This fall my oldest child, who is a newer teacher, will be welcoming a classroom of kindergarteners. I remember when I sent her off to school for the first time and the mix of emotions that comes with that milestone event. Change can be stressful for young children. When my son and a good friend started kindergarten, I was the drop off person. I ended up spending the entire morning sitting with my son’s friend because of the difficulty he had transitioning to this new environment. We reminisced about this recently as they graduated together from the same college. That first day of kindergarten was a rough one but they both made it to college graduation! This all started me thinking about what parents can do to help younger elementary children, particularly kindergarteners, have a successful school year.

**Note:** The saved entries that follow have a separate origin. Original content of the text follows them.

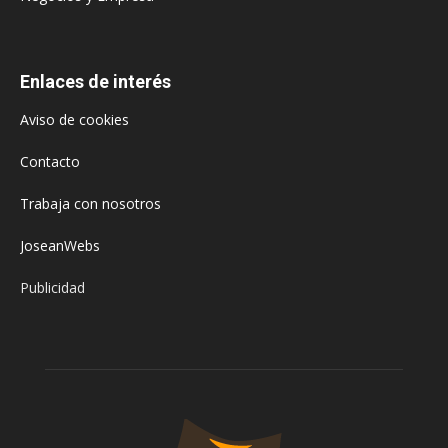
Enlaces de interés
Aviso de cookies
Contacto
Trabaja con nosotros
JoseanWebs
Publicidad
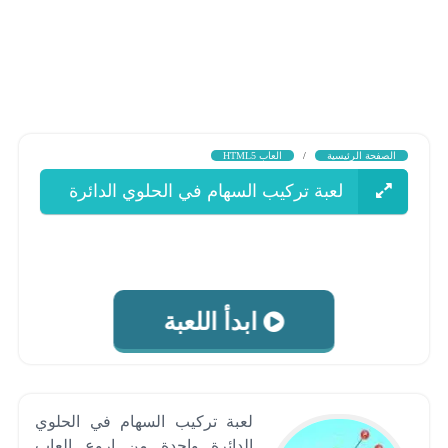
الصفحة الرئيسية
/
العاب HTML5
لعبة تركيب السهام في الحلوي الدائرة
ابدأ اللعبة
لعبة تركيب السهام في الحلوي
الدائرة واحدة من اروع العاب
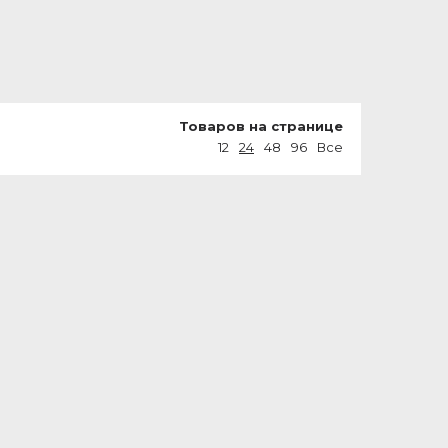
Товаров на странице
12
24
48
96
Все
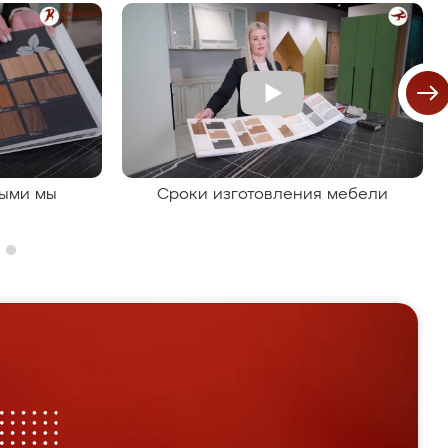
рыми мы
Сроки изготовления мебели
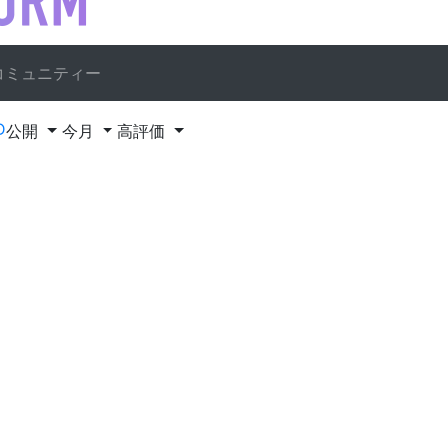
コミュニティー
D
公開
今月
高評価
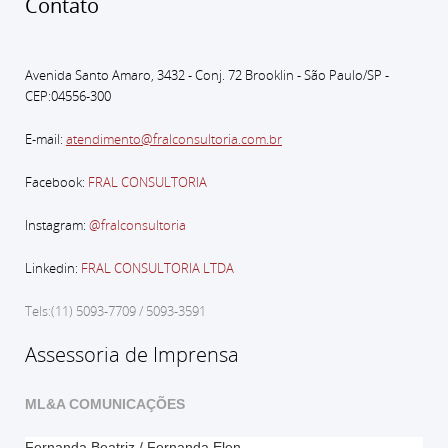
Contato
Avenida Santo Amaro, 3432 - Conj. 72 Brooklin - São Paulo
/SP -
CEP:04556-300
E-mail:
atendimento@fralconsultoria.com.br
Facebook:
FRAL CONSULTORIA
Instagram:
@fralconsultoria
Linkedin:
FRAL CONSULTORIA LTDA
Tels:(11) 5093-7709 / 5093-3591
Assessoria de Imprensa
ML&A COMUNICAÇÕES
Fernanda Beatriz / Fernanda Elen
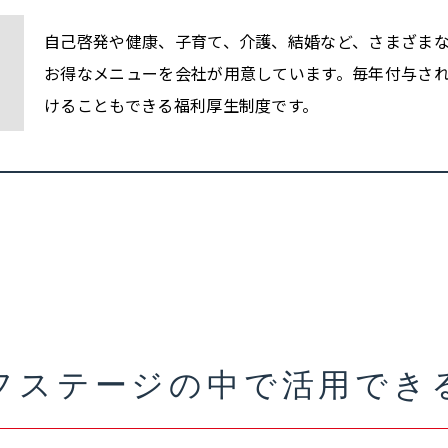
自己啓発や健康、子育て、介護、結婚など、さまざま
お得なメニューを会社が用意しています。毎年付与さ
けることもできる福利厚生制度です。
フステージの中で
活用でき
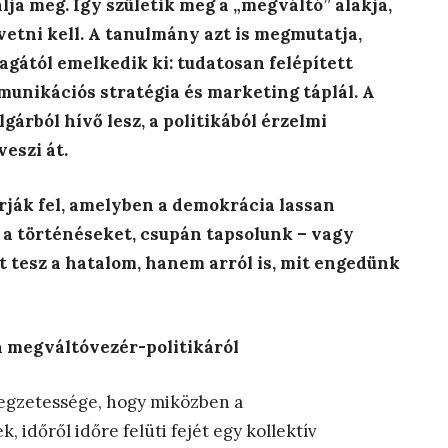
ja meg. Így születik meg a „megváltó” alakja,
tni kell. A tanulmány azt is megmutatja,
gától emelkedik ki: tudatosan felépített
munikációs stratégia és marketing táplál. A
gárból hívő lesz, a politikából érzelmi
veszi át.
árják fel, amelyben a demokrácia lassan
 a történéseket, csupán tapsolunk – vagy
it tesz a hatalom, hanem arról is, mit engedünk
 a megváltóvezér-politikáról
llegzetessége, hogy miközben a
időről időre felüti fejét egy kollektív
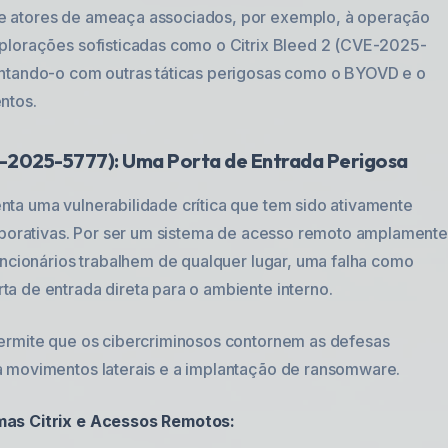
e atores de ameaça associados, por exemplo, à operação
plorações sofisticadas como o Citrix Bleed 2 (CVE-2025-
entando-o com outras táticas perigosas como o BYOVD e o
ntos.
VE-2025-5777): Uma Porta de Entrada Perigosa
ta uma vulnerabilidade crítica que tem sido ativamente
orporativas. Por ser um sistema de acesso remoto amplament
uncionários trabalhem de qualquer lugar, uma falha como
a de entrada direta para o ambiente interno.
ermite que os cibercriminosos contornem as defesas
a movimentos laterais e a implantação de ransomware.
mas Citrix e Acessos Remotos:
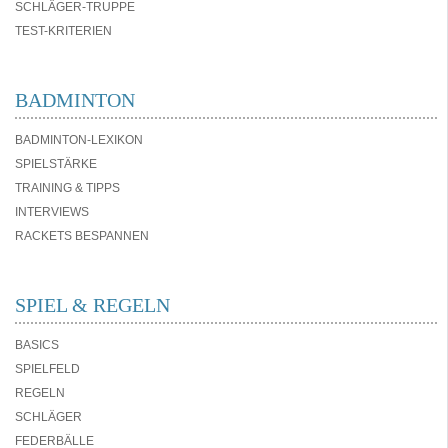
SCHLÄGER-TRUPPE
TEST-KRITERIEN
BADMINTON
BADMINTON-LEXIKON
SPIELSTÄRKE
TRAINING & TIPPS
INTERVIEWS
RACKETS BESPANNEN
SPIEL & REGELN
BASICS
SPIELFELD
REGELN
SCHLÄGER
FEDERBÄLLE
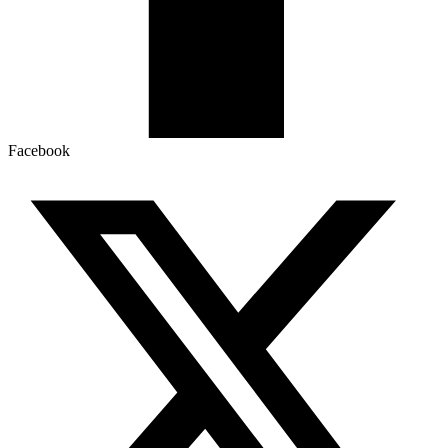
Facebook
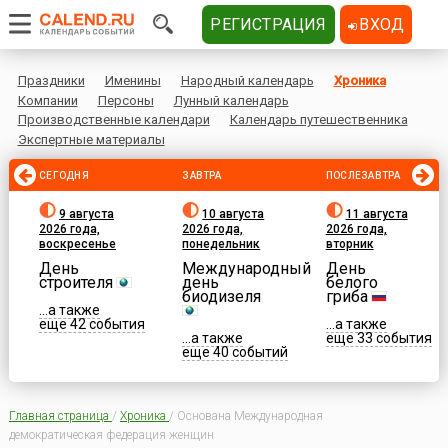
РЕГИСТРАЦИЯ
ВХОД
Праздники
Именины
Народный календарь
Хроника
Компании
Персоны
Лунный календарь
Производственные календари
Календарь путешественника
Экспертные материалы
СЕГОДНЯ
ЗАВТРА
ПОСЛЕЗАВТРА
9 августа
10 августа
11 августа
2026 года,
2026 года,
2026 года,
воскресенье
понедельник
вторник
День
Международный
День
строителя
день
белого
биодизеля
гриба
...а также
еще 42 события
...а также
...а также
еще 33 события
еще 40 событий
Главная страница
/
Хроника
/
Основана Международная
демократическая федерация женщин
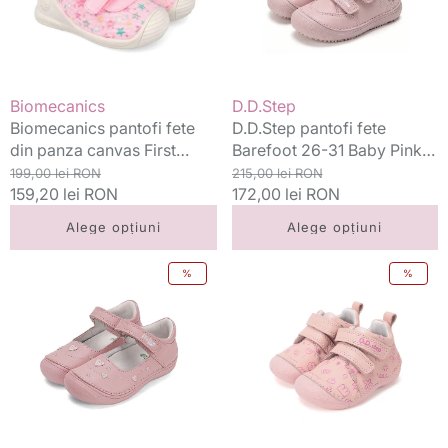
canvas
31
First
Baby
Steps
Pink
18-
-
24
Fetita
Vânzător:
Vânzător:
Biomecanics
D.D.Step
Lurex
cu
Biomecanics pantofi fete
D.D.Step pantofi fete
Rosa
palarie
din panza canvas First
Barefoot 26-31 Baby Pink -
cu
Steps 18-24 Lurex Rosa cu
Preț
Preț
Fetita cu palarie
Preț
Preț
199,00 lei RON
215,00 lei RON
stelute
stelute
standard
159,20 lei RON
redus
standard
172,00 lei RON
redus
Alege opțiuni
Alege opțiuni
D.D.Step
D.D.Step
%
%
pantofi
pantofi
fete
fete
decupati
Primii
Ponte20
pasi
supinati
19-
24-
24
29
Rose
Baby
Gold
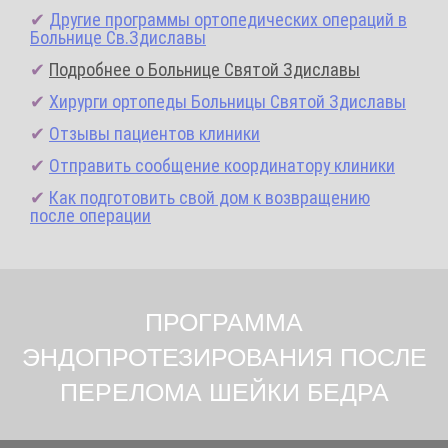
✔
Другие программы ортопедических операций в
Больнице Св.Здиславы
✔
Подробнее о Больнице Святой Здиславы
✔
Хирурги ортопеды Больницы Святой Здиславы
✔
Отзывы пациентов клиники
✔
Отправить сообщение координатору клиники
✔
Как подготовить свой дом к возвращению
после операции
ПРОГРАММА
ЭНДОПРОТЕЗИРОВАНИЯ ПОСЛЕ
ПЕРЕЛОМА ШЕЙКИ БЕДРА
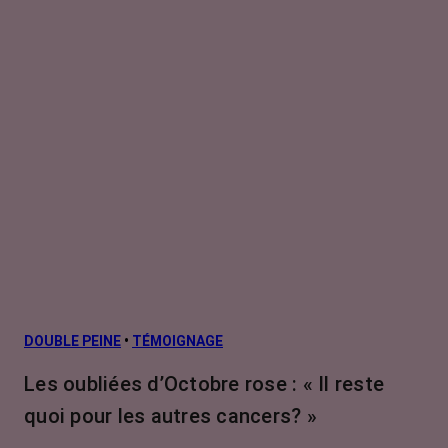
DOUBLE PEINE
•
TÉMOIGNAGE
Les oubliées d’Octobre rose : « Il reste
quoi pour les autres cancers? »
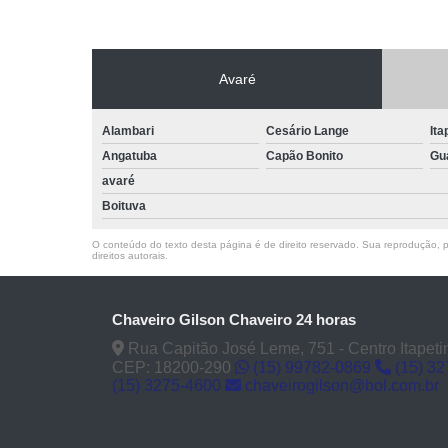
Avaré
Alambari
Cesário Lange
Ita
Angatuba
Capão Bonito
Gu
avaré
Boituva
O conteúdo do texto desta página é de direito reservado. Sua reprodução, pa
direitos autorais
.
Chaveiro Gilson Chaveiro 24 horas
Rua Capitão José Leme, 751 - Centro Itapeti
CEP: 18200-290
(15) 99782-0869
(15) 3
(15) 3275-4600
chaveirogilson@bol.com.br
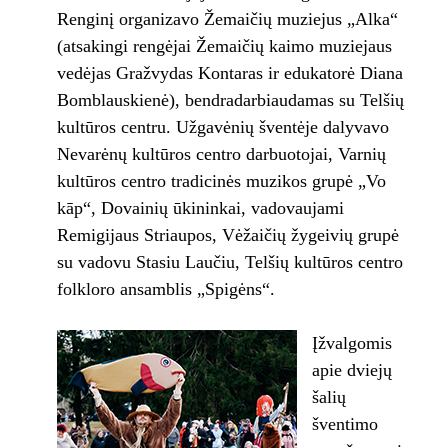
Renginį organizavo Žemaičių muziejus „Alka“
(atsakingi rengėjai Žemaičių kaimo muziejaus
vedėjas Gražvydas Kontaras ir edukatorė Diana
Bomblauskienė), bendradarbiaudamas su Telšių
kultūros centru. Užgavėnių šventėje dalyvavo
Nevarėnų kultūros centro darbuotojai, Varnių
kultūros centro tradicinės muzikos grupė „Vo
kāp“, Dovainių ūkininkai, vadovaujami
Remigijaus Striaupos, Vėžaičių žygeivių grupė
su vadovu Stasiu Laučiu, Telšių kultūros centro
folkloro ansamblis „Spigėns“.
Įžvalgomis
apie dviejų
šalių
šventimo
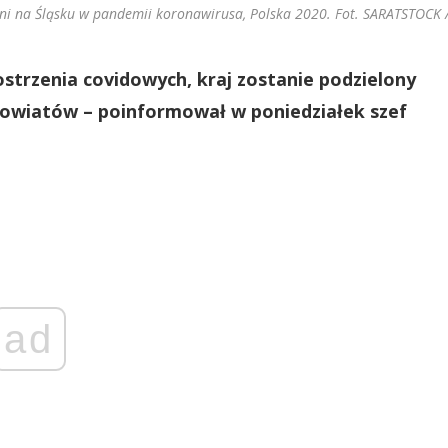
ni na Śląsku w pandemii koronawirusa, Polska 2020. Fot. SARATSTOCK /
trzenia covidowych, kraj zostanie podzielony
 powiatów – poinformował w poniedziałek szef
ad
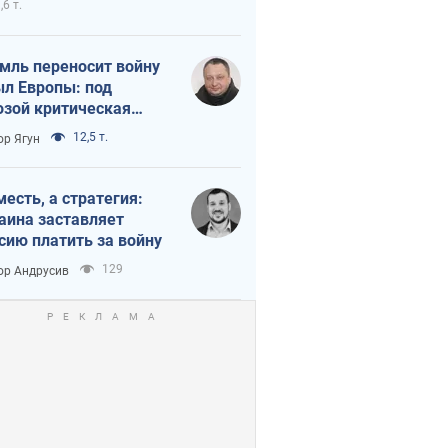
,6 т.
мль переносит войну
ыл Европы: под
озой критическая
истика
12,5 т.
ор Ягун
месть, а стратегия:
аина заставляет
сию платить за войну
129
ор Андрусив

PBS shares tips for parents related to change at school. One is to talk to children about their feelings when doing something new – like starting school. Sometimes these discussions with our children can point out the truth of what they are worrying about. As a parent, we may think our child is worried about making friends when really, they are worried about where the bathroom is or how they are getting home. The PBS article points out that when we do not talk about things with our children, they will use their imagination to fill in the gaps. Sometimes they will imagine the worst.
Having open discussions with your child about what to expect can help with the stress of something new. Explain what will happen, how the day will work, who else will be there. We learned early on with our son that explaining what to expect helped him deal with change. Even after the school year starts, continue to have these conversations. What is something you are excited about today? What is something that is making you nervous? Do you have any questions about anything? This open communication will help your child will allow them to know that you want to hear about the what is happening with them – both good and bad.
Sometimes when our children talk to us, it is tempting to minimize their feelings. Another tip that PBS shares is to allow your children to express their feelings. When we have empathy towards our children and listen to them, we let them know that emotions are normal. It is okay to be sad, angry, nervous and everything else that might come with navigating the school year. You can validate your child’s feelings with responses like:
- “That sounds tough.”
- “That is so frustrating.”
- “If that happened to me, I would be sad, too!”
As parents, we also must remember that children cannot always name their feelings. Crying, yelling, withdrawal, acting out and regression can also be signs that something is wrong, and they need help. When my son was younger, he went through a couple weeks where he was saying not very nice things to his dad, sister, and me. At first, I thought it was that behavior that we needed to address. After some reflection, his dad and I realized that this verbal aggression was the outcome of something he was struggling with inside. Once we addressed that issue, things calmed down. It was a good lesson for me as a parent to take the time and ask questions to get to the heart of the problem.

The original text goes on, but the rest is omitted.